What is expected:
Leaving out the pictures, please retype each record exactly.
== Exercise material ==
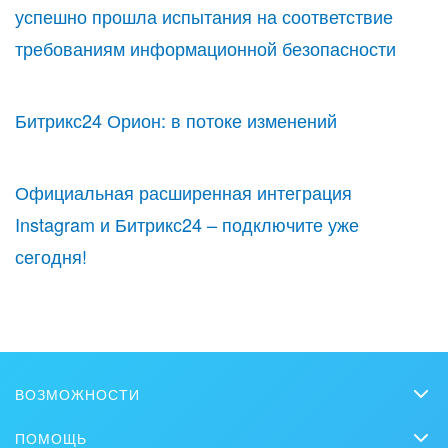
успешно прошла испытания на соответствие
требованиям информационной безопасности
Битрикс24 Орион: в потоке изменений
Официальная расширенная интеграция
Instagram и Битрикс24 – подключите уже
сегодня!
ВОЗМОЖНОСТИ
CRM
ПОМОЩЬ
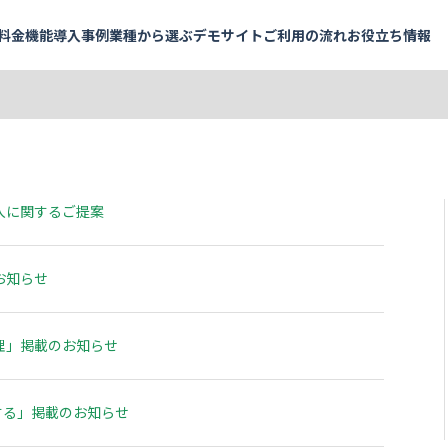
料金
機能
導入事例
業種から選ぶ
デモサイト
ご利用の流れ
お役立ち情報
よくあるご質問
予約メニュー設定
施設・会議室
API連携で予約枠を表示
予約の知恵袋
業界内トップクラスの充実したAPI
お支払いについて
料金シミュレーション
予約受付・管理
イベント・セミナー
セミナー・イベント
インサイドストーリー
パートナー
実績多数
おすすめ
おすすめ
社員メッセージ
入に関するご提案
複数拠点の管理
会議室
銀行・保険
計測・分析
イベント
金融機関
め
実績多数
おすすめ
実績多数
レンタルスペース
セミナー
セミナー
実績多数
スポーツ施設
社内研修
アウトドア用品
お知らせ
もっと見る
脱出！ハウ
他行での実績が信頼の証に。伊予銀行
んだ予約DX
医療・健康診断・検診
社内
が選んだ、金融機関のニーズに応える
試着・試乗・体験
施設
機能カタログ
企画書テ
予約システム
健康診断・社内健診
就活・面接
工場見学
貸会議室
実績多数
実績多数
理」掲載のお知らせ
全54ページ
全10ペー
 様
株式会社 伊予銀行 様
ワクチン接種
健康診断
観光・ガイドツアー
レンタルスペース
レッスン
ツアー・アクティビティ
する」掲載のお知らせ
フィットネス
観光
その他
ヨガ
===
Written solution:
успешно прошла испытания на соответствие
требованиям информационной безопасности
Битрикс24 Орион: в потоке изменений
Официальная расширенная интеграция
Instagram и Битрикс24 – подключите уже
сегодня!
ВОЗМОЖНОСТИ
CRM
ПОМОЩЬ
料金
機能
導入事例
業種から選ぶ
デモサイト
ご利用の流れ
お役立ち情報
よくあるご質問
予約メニュー設定
施設・会議室
API連携で予約枠を表示
予約の知恵袋
業界内トップクラスの充実したAPI
お支払いについて
料金シミュレーション
予約受付・管理
イベント・セミナー
セミナー・イベント
インサイドストーリー
パートナー
実績多数
おすすめ
おすすめ
社員メッセージ
入に関するご提案
複数拠点の管理
会議室
銀行・保険
計測・分析
イベント
金融機関
め
実績多数
おすすめ
実績多数
レンタルスペース
セミナー
セミナー
実績多数
スポーツ施設
社内研修
アウトドア用品
お知らせ
もっと見る
脱出！ハウ
他行での実績が信頼の証に。伊予銀行
んだ予約DX
医療・健康診断・検診
社内
が選んだ、金融機関のニーズに応える
試着・試乗・体験
施設
機能カタログ
企画書テ
予約システム
健康診断・社内健診
就活・面接
工場見学
貸会議室
実績多数
実績多数
理」掲載のお知らせ
全54ページ
全10ペー
 様
株式会社 伊予銀行 様
ワクチン接種
健康診断
観光・ガイドツアー
レンタルスペース
レッスン
ツアー・アクティビティ
する」掲載のお知らせ
フィットネス
観光
その他
ヨガ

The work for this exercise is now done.